The throughput is proportional to the size of HTTP requests issued by the client machine. NGINX gets higher throughput when the file size is larger, as a given request results in the transmission of more data. However, performance peaks at around 8 CPUs; more is not necessarily beneficial for throughput-heavy tasks.

Miscellaneous Notes

A few other notes on the testing and the results:

  • Hyper-threading was available on the CPUs we tested, which means additional NGINX worker processes can run to use the full capacity of the hyper-threading CPUs. We didn’t enable hyper-threading for the tests reported here, but we did see improved performance with hyper-threading in separate tests. Most notably, hyper-threading improved SSL TPS by about 50%.
  • The numbers presented here are with OpenSSL 1.0.1. We also tested with OpenSSL 1.0.2 and saw about a 2x performance improvement. OpenSSL 1.0.1 is still far more widely used, but we recommend moving to OpenSSL 1.0.2, for better security as well as better performance.
  • We also tested elliptic curve cryptography (ECC), but the results presented here use RSA. For encryption, RSA is still far more widely used than ECC, though ECC is often deployed for mobile, where efficiency in power consumption is necessary. We saw 2x to 3x performance improvement with ECC compared to standard RSA certificates, and we recommend you consider implementing ECC.

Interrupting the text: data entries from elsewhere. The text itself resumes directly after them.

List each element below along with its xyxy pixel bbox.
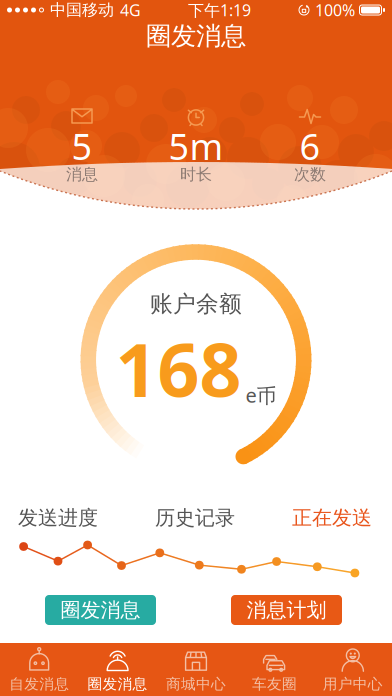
staticText: 次数 (294, 165, 326, 184)
staticText: 4G (120, 0, 141, 21)
staticText: 圈发消息 (60, 598, 140, 622)
staticText: 自发消息 (9, 675, 69, 693)
staticText: 168 (116, 320, 242, 417)
button[interactable]: 自发消息 (0, 643, 78, 696)
staticText: 时长 (180, 165, 212, 184)
staticText: 账户余额 (150, 290, 242, 318)
staticText: 中国移动 (50, 0, 114, 20)
staticText: 5m (168, 122, 224, 170)
button[interactable]: 圈发消息 (78, 643, 157, 696)
staticText: 下午1:19 (188, 0, 251, 21)
button[interactable]: 商城中心 (157, 643, 235, 696)
button[interactable]: 消息计划 (231, 595, 342, 625)
staticText: 消息 (66, 165, 98, 184)
staticText: 消息计划 (246, 598, 326, 622)
staticText: 圈发消息 (146, 20, 246, 52)
button[interactable]: 圈发消息 (45, 595, 156, 625)
staticText: 用户中心 (323, 675, 383, 693)
staticText: 正在发送 (292, 505, 372, 530)
button[interactable]: 车友圈 (235, 643, 314, 696)
staticText: 100% (315, 0, 355, 21)
staticText: 历史记录 (155, 505, 235, 530)
staticText: 6 (300, 122, 320, 170)
staticText: 发送进度 (18, 505, 98, 530)
staticText: 圈发消息 (88, 675, 148, 693)
staticText: e币 (246, 382, 276, 408)
staticText: 车友圈 (252, 675, 297, 693)
button[interactable]: 用户中心 (314, 643, 392, 696)
staticText: 5 (72, 122, 92, 170)
staticText: 商城中心 (166, 675, 226, 693)
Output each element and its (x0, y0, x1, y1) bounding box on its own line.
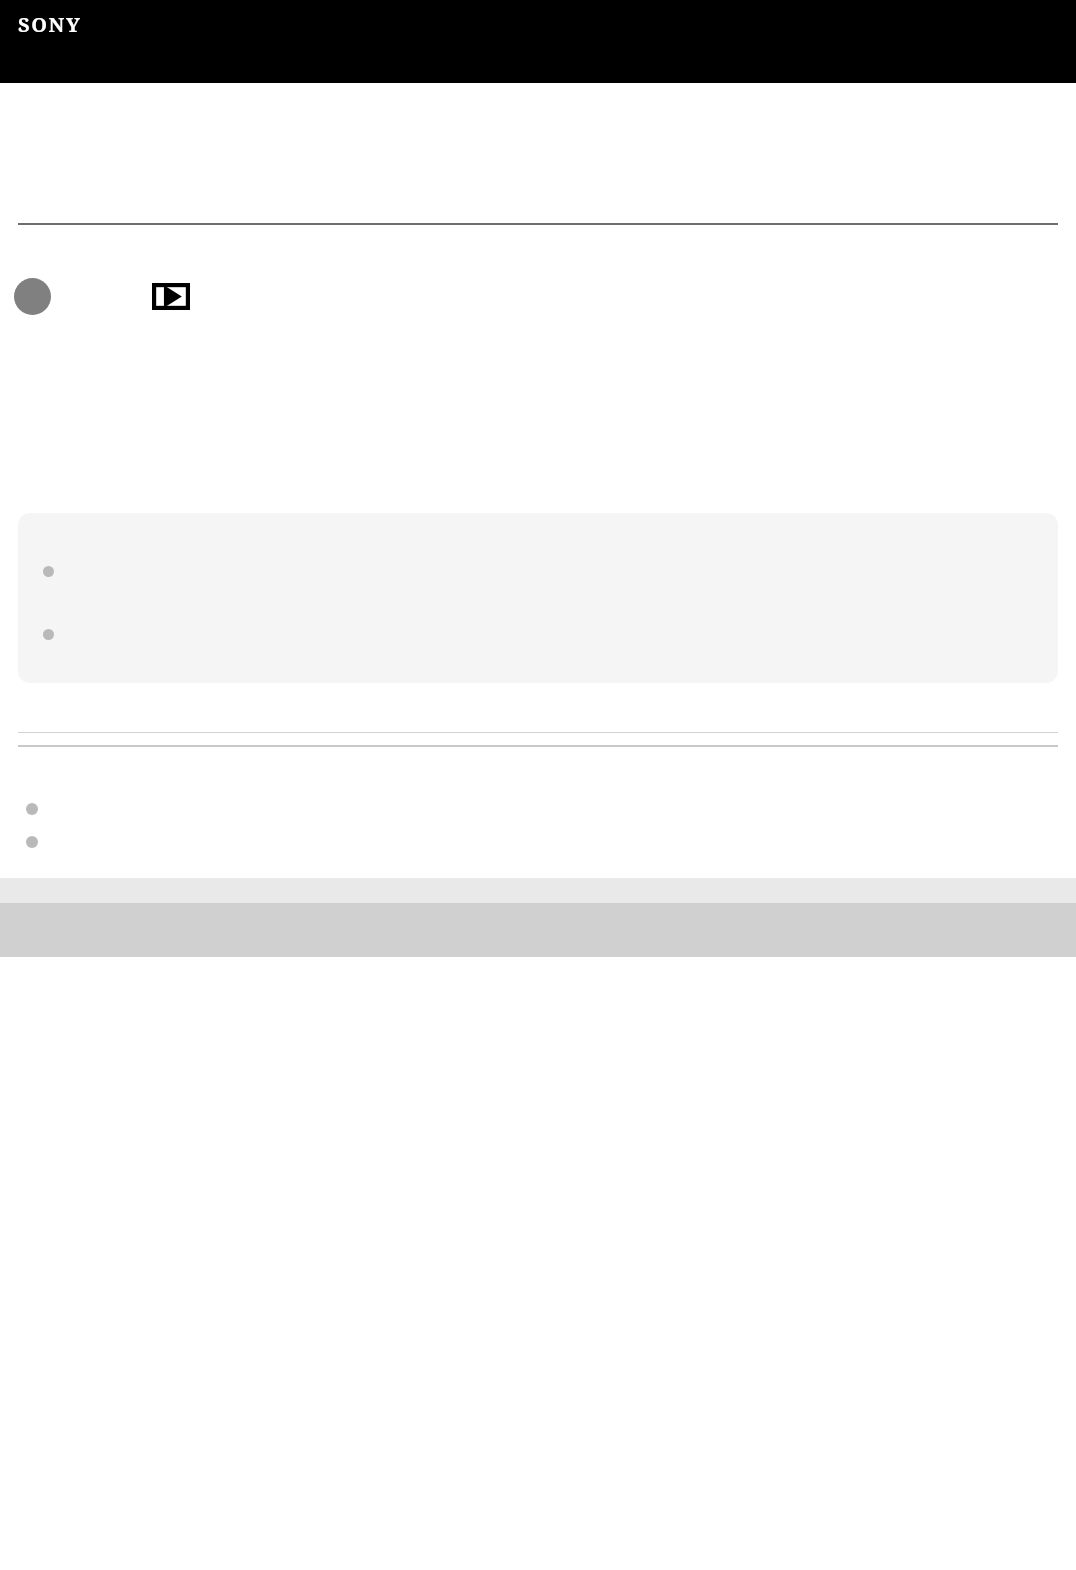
button[interactable]: List item 1 (26, 803, 38, 815)
button[interactable]: Play video (152, 283, 190, 310)
button[interactable]: SONY home (18, 11, 82, 38)
button[interactable]: List item 2 (26, 836, 38, 848)
button[interactable]: Step 1 (14, 278, 51, 315)
staticText: SONY (18, 11, 82, 38)
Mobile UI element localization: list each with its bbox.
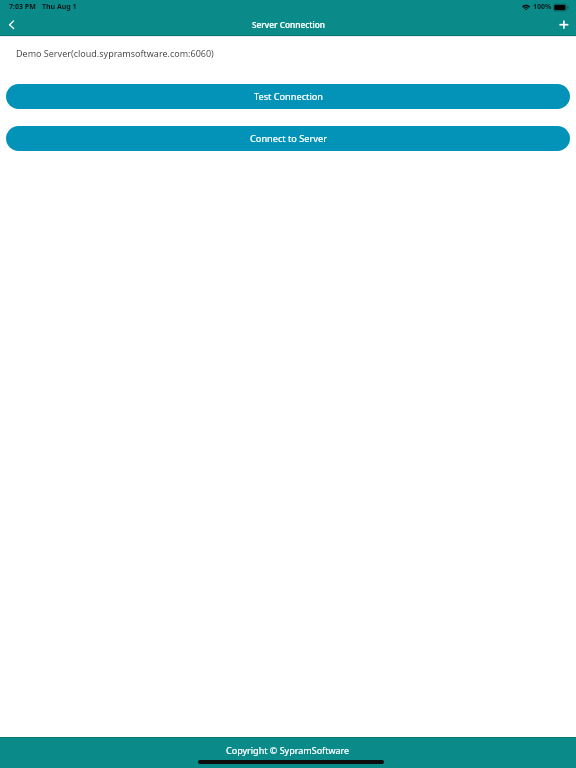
staticText: Connect to Server [250,132,327,145]
button[interactable]: Add [552,14,576,36]
staticText: Copyright © SypramSoftware [226,744,350,756]
staticText: 100% [533,2,552,12]
button[interactable]: Back [0,14,22,36]
staticText: Server Connection [252,19,325,30]
button[interactable]: Test Connection [6,84,570,109]
staticText: Test Connection [254,90,323,103]
button[interactable]: Demo Server(cloud.sypramsoftware.com:606… [0,36,576,72]
staticText: 7:03 PM [9,2,36,12]
staticText: Thu Aug 1 [42,2,77,12]
staticText: Demo Server(cloud.sypramsoftware.com:606… [16,47,214,59]
button[interactable]: Connect to Server [6,126,570,151]
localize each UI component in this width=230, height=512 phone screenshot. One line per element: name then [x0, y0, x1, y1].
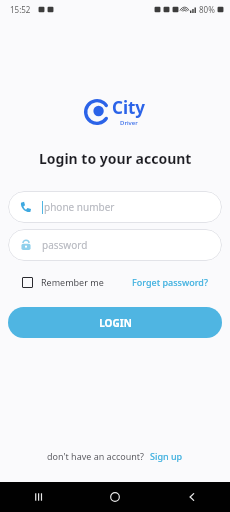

The combination of moving to OpenSSL 1.0.2 and moving to ECC may bring very strong performance improvements. In addition, if you currently use 4 CPU or 8 CPU servers, and move to 16 CPUs – or even 32 CPUs, for SSL – as implied by our testing results presented here, you may be able to achieve a really dramatic improvement.


We’ve analyzed performance test results for RPS and CPS on live HTTP and HTTPS connections, plus HTTP throughput on 50 dedicated channels. Use the information in this blog to help you decide what hardware specs you need to handle current and future traffic at your site given your budget and performance needs.